╭──
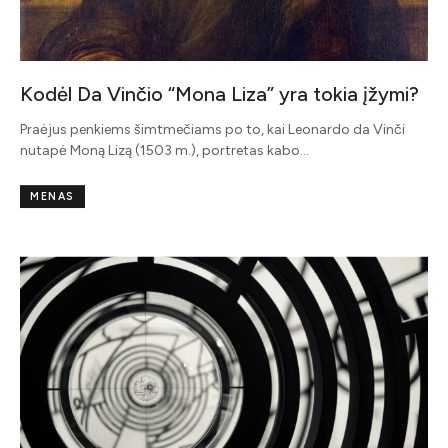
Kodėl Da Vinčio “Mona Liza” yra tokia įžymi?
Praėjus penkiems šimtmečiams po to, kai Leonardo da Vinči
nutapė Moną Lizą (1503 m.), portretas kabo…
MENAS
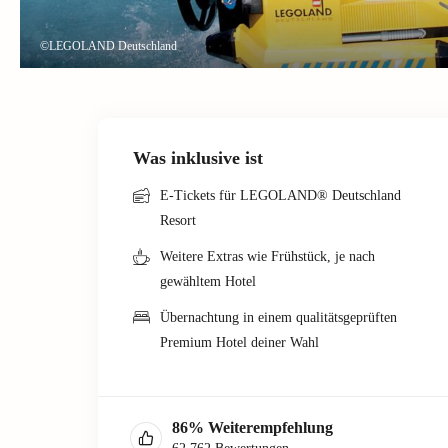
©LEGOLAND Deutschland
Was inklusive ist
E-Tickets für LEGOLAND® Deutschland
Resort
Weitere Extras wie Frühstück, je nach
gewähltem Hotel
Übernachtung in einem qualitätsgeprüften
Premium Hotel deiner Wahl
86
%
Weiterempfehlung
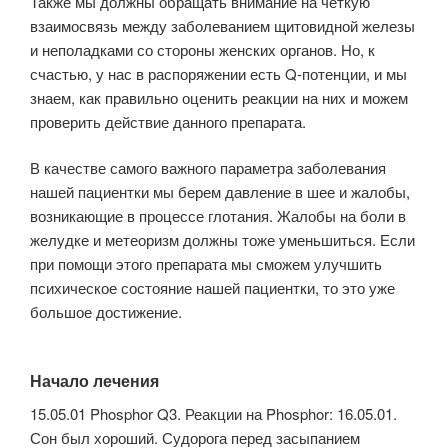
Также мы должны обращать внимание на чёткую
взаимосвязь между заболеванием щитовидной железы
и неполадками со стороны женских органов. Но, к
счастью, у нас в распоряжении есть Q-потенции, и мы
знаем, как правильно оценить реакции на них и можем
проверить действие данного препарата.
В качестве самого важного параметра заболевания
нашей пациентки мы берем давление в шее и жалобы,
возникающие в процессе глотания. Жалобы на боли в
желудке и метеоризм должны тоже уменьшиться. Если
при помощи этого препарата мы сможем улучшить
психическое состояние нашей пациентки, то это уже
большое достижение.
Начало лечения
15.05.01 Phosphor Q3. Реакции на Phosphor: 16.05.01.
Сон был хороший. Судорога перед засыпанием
╰──
Retype all of the data above word for word, excluding the pictures.

-- RESPONSE TO THE TASK --
Kodėl Da Vinčio “Mona Liza” yra tokia įžymi?
Praėjus penkiems šimtmečiams po to, kai Leonardo da Vinči
nutapė Moną Lizą (1503 m.), portretas kabo…
MENAS
©LEGOLAND Deutschland
Was inklusive ist
E-Tickets für LEGOLAND® Deutschland
Resort
Weitere Extras wie Frühstück, je nach
gewähltem Hotel
Übernachtung in einem qualitätsgeprüften
Premium Hotel deiner Wahl
86
%
Weiterempfehlung
Также мы должны обращать внимание на чёткую
взаимосвязь между заболеванием щитовидной железы
и неполадками со стороны женских органов. Но, к
счастью, у нас в распоряжении есть Q-потенции, и мы
знаем, как правильно оценить реакции на них и можем
проверить действие данного препарата.
В качестве самого важного параметра заболевания
нашей пациентки мы берем давление в шее и жалобы,
возникающие в процессе глотания. Жалобы на боли в
желудке и метеоризм должны тоже уменьшиться. Если
при помощи этого препарата мы сможем улучшить
психическое состояние нашей пациентки, то это уже
большое достижение.
Начало лечения
15.05.01 Phosphor Q3. Реакции на Phosphor: 16.05.01.
Сон был хороший. Судорога перед засыпанием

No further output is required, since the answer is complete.